On Risk and the Bias-Variance Tradeoff (From Keener 3.1)

I am currently reading the textbook Theoretical Statistics by Robert W. Keener, and I thought I would write up some notes on Chapter 3, Section 1 of the book. Chapter 3 is titled “Risk, Sufficiency, Completeness, and Ancillarity,” with 3.1 specifically being about the notion of risk.

So what is risk? To understand this, we need to describe the problem setting. The goal in statistical inference is about learning a parameter vector \(\theta\) from data, where in general the data \(X\) consists of \(n\) points \(X_1, \ldots, X_n\) with \(X_i \in \mathbb{R}^k\) for some dimension \(k\).

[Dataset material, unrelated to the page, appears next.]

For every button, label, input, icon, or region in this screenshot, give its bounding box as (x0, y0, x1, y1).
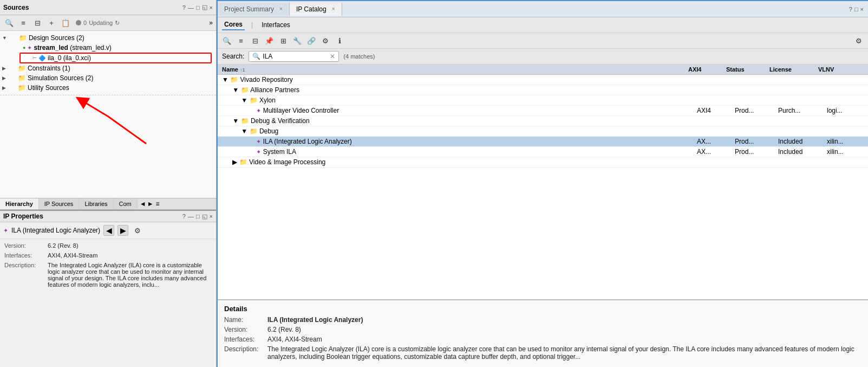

A statistic of the data is a function of the data which provides some information about it. Keener denotes data statistics as \(\delta(X)\). Probably the canonical example of a statistic is the mean of the data, or \(\delta(X) = (X_1 + \cdots + X_n)/n\). It is worth pointing out that this only works if the \(X_i\) are random vectors, and in addition, that the mean function is many-to-one. That is, we can have different datasets that result in the same mean. Thus, the statistic \(\delta\) here only provides partial information on the data.

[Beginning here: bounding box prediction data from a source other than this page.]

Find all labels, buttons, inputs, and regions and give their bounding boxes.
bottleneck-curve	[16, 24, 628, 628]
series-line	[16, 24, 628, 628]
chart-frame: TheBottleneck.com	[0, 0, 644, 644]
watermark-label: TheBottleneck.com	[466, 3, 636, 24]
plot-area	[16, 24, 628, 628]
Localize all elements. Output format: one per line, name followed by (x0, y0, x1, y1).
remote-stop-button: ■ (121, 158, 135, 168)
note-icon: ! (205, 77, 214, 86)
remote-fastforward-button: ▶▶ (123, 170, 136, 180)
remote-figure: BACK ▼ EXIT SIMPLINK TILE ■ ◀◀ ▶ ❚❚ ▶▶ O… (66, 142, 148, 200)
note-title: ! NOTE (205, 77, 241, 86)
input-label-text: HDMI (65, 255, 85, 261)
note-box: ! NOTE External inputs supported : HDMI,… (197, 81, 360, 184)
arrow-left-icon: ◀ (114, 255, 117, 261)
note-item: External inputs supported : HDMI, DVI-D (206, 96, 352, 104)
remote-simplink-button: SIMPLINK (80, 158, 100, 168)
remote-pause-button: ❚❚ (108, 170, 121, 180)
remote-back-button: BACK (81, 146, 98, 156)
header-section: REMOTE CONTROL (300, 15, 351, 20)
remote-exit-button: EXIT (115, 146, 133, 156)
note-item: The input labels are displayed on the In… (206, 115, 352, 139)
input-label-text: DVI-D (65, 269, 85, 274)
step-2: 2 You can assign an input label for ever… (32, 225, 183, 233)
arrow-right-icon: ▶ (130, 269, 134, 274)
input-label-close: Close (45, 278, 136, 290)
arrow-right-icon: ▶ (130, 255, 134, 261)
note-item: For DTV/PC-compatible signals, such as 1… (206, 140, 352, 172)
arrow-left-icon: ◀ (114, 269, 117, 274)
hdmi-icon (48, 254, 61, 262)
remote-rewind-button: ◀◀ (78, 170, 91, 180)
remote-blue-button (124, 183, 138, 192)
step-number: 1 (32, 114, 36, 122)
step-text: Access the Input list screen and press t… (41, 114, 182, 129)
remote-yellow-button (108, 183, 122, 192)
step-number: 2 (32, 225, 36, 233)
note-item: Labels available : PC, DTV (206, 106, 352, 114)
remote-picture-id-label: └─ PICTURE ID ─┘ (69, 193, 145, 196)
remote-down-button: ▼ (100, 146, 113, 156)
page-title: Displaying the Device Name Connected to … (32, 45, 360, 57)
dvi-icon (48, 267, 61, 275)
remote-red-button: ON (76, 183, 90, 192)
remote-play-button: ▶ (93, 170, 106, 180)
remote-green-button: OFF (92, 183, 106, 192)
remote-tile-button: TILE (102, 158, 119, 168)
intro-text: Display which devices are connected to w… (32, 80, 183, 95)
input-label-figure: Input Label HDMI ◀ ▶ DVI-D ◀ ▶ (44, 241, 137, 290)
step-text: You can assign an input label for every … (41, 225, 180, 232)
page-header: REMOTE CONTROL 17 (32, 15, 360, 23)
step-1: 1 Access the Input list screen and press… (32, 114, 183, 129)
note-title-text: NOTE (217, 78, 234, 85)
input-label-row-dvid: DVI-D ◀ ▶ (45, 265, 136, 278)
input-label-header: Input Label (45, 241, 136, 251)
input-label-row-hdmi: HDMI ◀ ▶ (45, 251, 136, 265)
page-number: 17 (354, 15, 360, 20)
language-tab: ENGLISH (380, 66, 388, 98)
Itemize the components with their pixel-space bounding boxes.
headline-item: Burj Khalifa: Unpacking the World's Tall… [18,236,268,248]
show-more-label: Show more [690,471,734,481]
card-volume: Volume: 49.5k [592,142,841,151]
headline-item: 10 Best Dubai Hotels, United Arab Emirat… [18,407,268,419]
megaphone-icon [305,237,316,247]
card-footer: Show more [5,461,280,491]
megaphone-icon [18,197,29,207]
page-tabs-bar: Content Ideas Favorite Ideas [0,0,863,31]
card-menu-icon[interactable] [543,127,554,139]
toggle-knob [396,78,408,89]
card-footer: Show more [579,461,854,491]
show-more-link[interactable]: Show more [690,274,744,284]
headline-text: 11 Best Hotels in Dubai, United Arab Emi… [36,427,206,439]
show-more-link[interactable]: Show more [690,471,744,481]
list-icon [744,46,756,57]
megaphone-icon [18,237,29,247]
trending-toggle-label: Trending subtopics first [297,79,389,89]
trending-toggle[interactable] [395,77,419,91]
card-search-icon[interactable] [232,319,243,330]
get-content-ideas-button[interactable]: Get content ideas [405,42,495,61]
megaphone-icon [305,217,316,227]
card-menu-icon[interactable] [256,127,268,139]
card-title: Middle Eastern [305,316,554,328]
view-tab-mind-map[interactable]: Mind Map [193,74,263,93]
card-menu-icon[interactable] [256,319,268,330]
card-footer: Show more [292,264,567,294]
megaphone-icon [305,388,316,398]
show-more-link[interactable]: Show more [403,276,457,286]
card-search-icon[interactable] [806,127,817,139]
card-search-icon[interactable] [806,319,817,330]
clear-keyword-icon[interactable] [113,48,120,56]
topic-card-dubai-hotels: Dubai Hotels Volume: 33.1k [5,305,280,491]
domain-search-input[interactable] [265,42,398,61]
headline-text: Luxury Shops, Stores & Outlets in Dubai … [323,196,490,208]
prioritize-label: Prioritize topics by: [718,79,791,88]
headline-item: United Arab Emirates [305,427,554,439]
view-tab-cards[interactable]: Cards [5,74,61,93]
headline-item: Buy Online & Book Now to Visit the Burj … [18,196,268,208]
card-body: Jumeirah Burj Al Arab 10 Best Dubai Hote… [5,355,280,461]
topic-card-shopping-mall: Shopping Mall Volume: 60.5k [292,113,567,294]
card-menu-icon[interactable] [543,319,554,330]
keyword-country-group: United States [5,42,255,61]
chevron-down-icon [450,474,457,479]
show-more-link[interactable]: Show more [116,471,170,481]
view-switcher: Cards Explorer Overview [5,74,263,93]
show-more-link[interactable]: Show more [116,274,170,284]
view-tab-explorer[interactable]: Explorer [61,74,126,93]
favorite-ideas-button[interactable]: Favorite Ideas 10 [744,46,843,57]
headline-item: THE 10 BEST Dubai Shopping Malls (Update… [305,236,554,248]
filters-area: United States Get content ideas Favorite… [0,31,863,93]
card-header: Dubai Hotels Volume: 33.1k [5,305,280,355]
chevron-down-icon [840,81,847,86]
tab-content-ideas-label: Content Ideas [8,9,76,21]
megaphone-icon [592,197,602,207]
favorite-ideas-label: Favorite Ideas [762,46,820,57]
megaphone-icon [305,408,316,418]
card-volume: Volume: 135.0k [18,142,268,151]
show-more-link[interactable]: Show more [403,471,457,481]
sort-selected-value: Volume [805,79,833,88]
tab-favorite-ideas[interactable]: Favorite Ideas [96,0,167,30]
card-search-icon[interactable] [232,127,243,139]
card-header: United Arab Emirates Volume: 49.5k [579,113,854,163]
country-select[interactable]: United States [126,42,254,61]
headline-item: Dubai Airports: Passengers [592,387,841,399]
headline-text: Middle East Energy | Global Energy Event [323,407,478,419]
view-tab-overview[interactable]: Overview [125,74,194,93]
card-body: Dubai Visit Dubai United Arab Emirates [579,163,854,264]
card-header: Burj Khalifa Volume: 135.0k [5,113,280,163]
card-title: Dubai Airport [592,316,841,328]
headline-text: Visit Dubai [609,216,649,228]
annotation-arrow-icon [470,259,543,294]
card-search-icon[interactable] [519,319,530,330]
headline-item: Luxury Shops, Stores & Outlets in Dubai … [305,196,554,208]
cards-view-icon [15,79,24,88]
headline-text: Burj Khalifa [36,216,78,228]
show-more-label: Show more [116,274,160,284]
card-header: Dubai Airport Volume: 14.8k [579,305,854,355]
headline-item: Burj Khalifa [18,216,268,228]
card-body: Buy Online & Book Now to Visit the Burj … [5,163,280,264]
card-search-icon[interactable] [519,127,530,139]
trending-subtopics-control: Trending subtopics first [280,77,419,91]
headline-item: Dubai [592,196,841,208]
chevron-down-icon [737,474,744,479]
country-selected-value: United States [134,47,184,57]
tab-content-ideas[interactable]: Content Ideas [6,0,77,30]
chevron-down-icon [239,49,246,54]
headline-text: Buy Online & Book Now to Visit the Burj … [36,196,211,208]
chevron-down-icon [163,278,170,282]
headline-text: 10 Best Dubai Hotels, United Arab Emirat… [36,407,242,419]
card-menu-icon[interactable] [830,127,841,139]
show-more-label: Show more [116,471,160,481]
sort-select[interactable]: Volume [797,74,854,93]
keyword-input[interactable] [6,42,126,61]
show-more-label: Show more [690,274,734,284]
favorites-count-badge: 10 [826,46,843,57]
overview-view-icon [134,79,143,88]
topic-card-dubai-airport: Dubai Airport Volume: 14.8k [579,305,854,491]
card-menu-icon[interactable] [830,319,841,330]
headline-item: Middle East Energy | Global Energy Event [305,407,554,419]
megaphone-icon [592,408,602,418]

Our problem setting also involves some function of the parameter, which Keener denotes as \(g(\theta)\). The goal of estimation is to find a statistic \(\delta\) such that \(\delta(X)\) is “close” to \(g(\theta)\). It may not be totally clear why we introduce \(g\), but it gives us flexibility; for instance, we might only be interested in one component of \(\theta\) so \(g(\theta) = \theta_i\). For now, I find it easiest to just think of \(g\) as the identity, so \(g(\theta) = \theta\) and we want our statistic to be close to the real parameter, but throughout this post, I will be sloppy and use \(g(\theta)\) and \(\theta\) interchangeably (in my defense, Keener does the same thing).

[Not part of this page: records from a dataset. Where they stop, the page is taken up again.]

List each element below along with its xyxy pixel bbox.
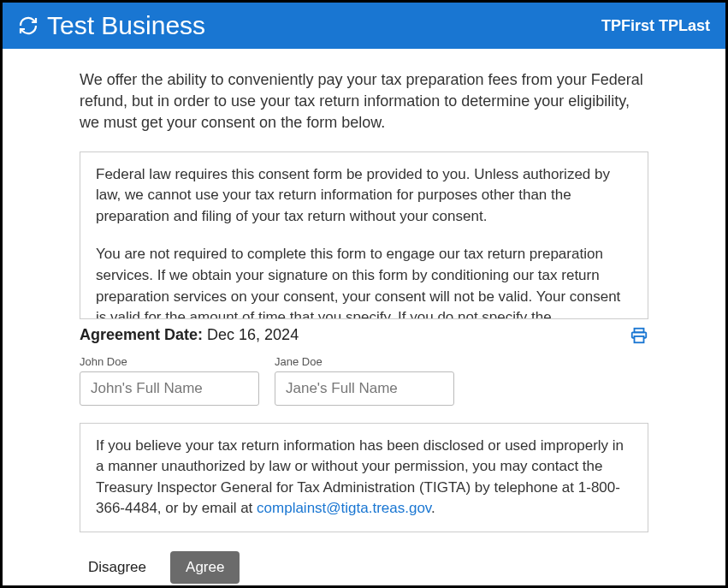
disclosure-email-link[interactable]: complainst@tigta.treas.gov <box>257 500 431 516</box>
primary-field-group: John Doe <box>80 355 259 406</box>
secondary-field-group: Jane Doe <box>275 355 454 406</box>
user-name: TPFirst TPLast <box>601 17 710 35</box>
name-fields: John Doe Jane Doe <box>80 355 648 406</box>
business-name: Test Business <box>47 11 205 40</box>
header-left: Test Business <box>18 11 205 40</box>
primary-name-label: John Doe <box>80 355 259 368</box>
disclosure-box: If you believe your tax return informati… <box>80 423 648 533</box>
consent-para-1: Federal law requires this consent form b… <box>96 164 632 228</box>
agreement-date: Agreement Date: Dec 16, 2024 <box>80 326 299 344</box>
header: Test Business TPFirst TPLast <box>3 3 725 49</box>
agreement-date-label: Agreement Date: <box>80 326 203 343</box>
print-icon[interactable] <box>630 326 648 345</box>
consent-para-2: You are not required to complete this fo… <box>96 244 632 318</box>
consent-box[interactable]: Federal law requires this consent form b… <box>80 151 648 319</box>
svg-rect-1 <box>635 336 644 342</box>
disclosure-text-after: . <box>431 500 435 516</box>
agree-button[interactable]: Agree <box>170 551 240 584</box>
agreement-date-value: Dec 16, 2024 <box>207 326 299 343</box>
content: We offer the ability to conveniently pay… <box>3 49 725 588</box>
primary-name-input[interactable] <box>80 371 259 406</box>
secondary-name-input[interactable] <box>275 371 454 406</box>
intro-text: We offer the ability to conveniently pay… <box>80 69 648 134</box>
secondary-name-label: Jane Doe <box>275 355 454 368</box>
refresh-icon <box>18 15 38 36</box>
disagree-button[interactable]: Disagree <box>80 551 155 584</box>
agreement-row: Agreement Date: Dec 16, 2024 <box>80 326 648 345</box>
button-row: Disagree Agree <box>80 551 648 584</box>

Let’s clarify the above with the boring example of flipping a coin that can land heads with some probability \(\theta \in [0,1]\). If we flip the coin 100 times, with each trial independent of the others, then the random variable \(X\) representing the total number of heads follows a binomial distribution. (Another way to express \(X\) is therefore \(X = X_1 + \cdots + X_{100}\) where \(X_i = 1\) if the trial resulted in heads, and 0 otherwise.) If we want to get a statistic \(\delta\) that maps the data to an estimate of \(g(\theta) = \theta\), what would be a “good” statistic? The statistic \(\delta(X) = X/100\) certainly makes sense, since it is the natural proportion of samples! But is this the “best” statistic we have?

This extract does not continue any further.